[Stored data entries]
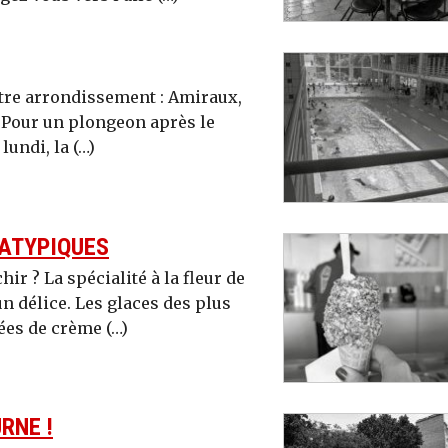
tre arrondissement : Amiraux,
. Pour un plongeon après le
lundi, la (…)
 ATYPIQUES
ir ? La spécialité à la fleur de
n délice. Les glaces des plus
es de crème (…)
RNE !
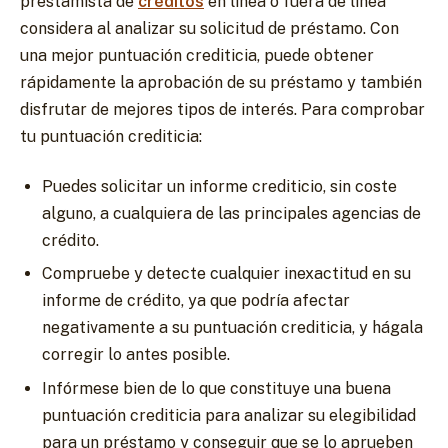
prestamista de
créditos
en línea o fuera de línea
considera al analizar su solicitud de préstamo. Con
una mejor puntuación crediticia, puede obtener
rápidamente la aprobación de su préstamo y también
disfrutar de mejores tipos de interés. Para comprobar
tu puntuación crediticia:
Puedes solicitar un informe crediticio, sin coste
alguno, a cualquiera de las principales agencias de
crédito.
Compruebe y detecte cualquier inexactitud en su
informe de crédito, ya que podría afectar
negativamente a su puntuación crediticia, y hágala
corregir lo antes posible.
Infórmese bien de lo que constituye una buena
puntuación crediticia para analizar su elegibilidad
para un préstamo y conseguir que se lo aprueben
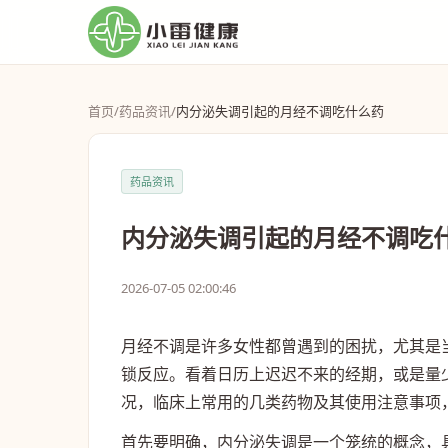
首页
/
药品资讯
/
内分泌失调引起的月经不调吃什么药
药品资讯
内分泌失调引起的月经不调吃
2026-07-05 02:00:46
月经不调是许多女性都曾遇到的困扰，尤其是
锁反应。看着日历上迟迟不来的经期，或是量
况，临床上常用的几类药物及其使用注意事项
首先要明确，内分泌失调是一个笼统的概念，具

== DIRECTIONS FOR THIS TASK ==
Repeat every line above exactly, but omit all images.

== FINISHED EXERCISE ==
tre arrondissement : Amiraux,
. Pour un plongeon après le
lundi, la (…)
 ATYPIQUES
ir ? La spécialité à la fleur de
n délice. Les glaces des plus
es de crème (…)
RNE !
prestamista de
créditos
en línea o fuera de línea
considera al analizar su solicitud de préstamo. Con
una mejor puntuación crediticia, puede obtener
rápidamente la aprobación de su préstamo y también
disfrutar de mejores tipos de interés. Para comprobar
tu puntuación crediticia:
Puedes solicitar un informe crediticio, sin coste
alguno, a cualquiera de las principales agencias de
crédito.
Compruebe y detecte cualquier inexactitud en su
informe de crédito, ya que podría afectar
negativamente a su puntuación crediticia, y hágala
corregir lo antes posible.
Infórmese bien de lo que constituye una buena
puntuación crediticia para analizar su elegibilidad
para un préstamo y conseguir que se lo aprueben
首页
/
药品资讯
/
内分泌失调引起的月经不调吃什么药
药品资讯
内分泌失调引起的月经不调吃
2026-07-05 02:00:46
月经不调是许多女性都曾遇到的困扰，尤其是
锁反应。看着日历上迟迟不来的经期，或是量
况，临床上常用的几类药物及其使用注意事项
首先要明确，内分泌失调是一个笼统的概念，具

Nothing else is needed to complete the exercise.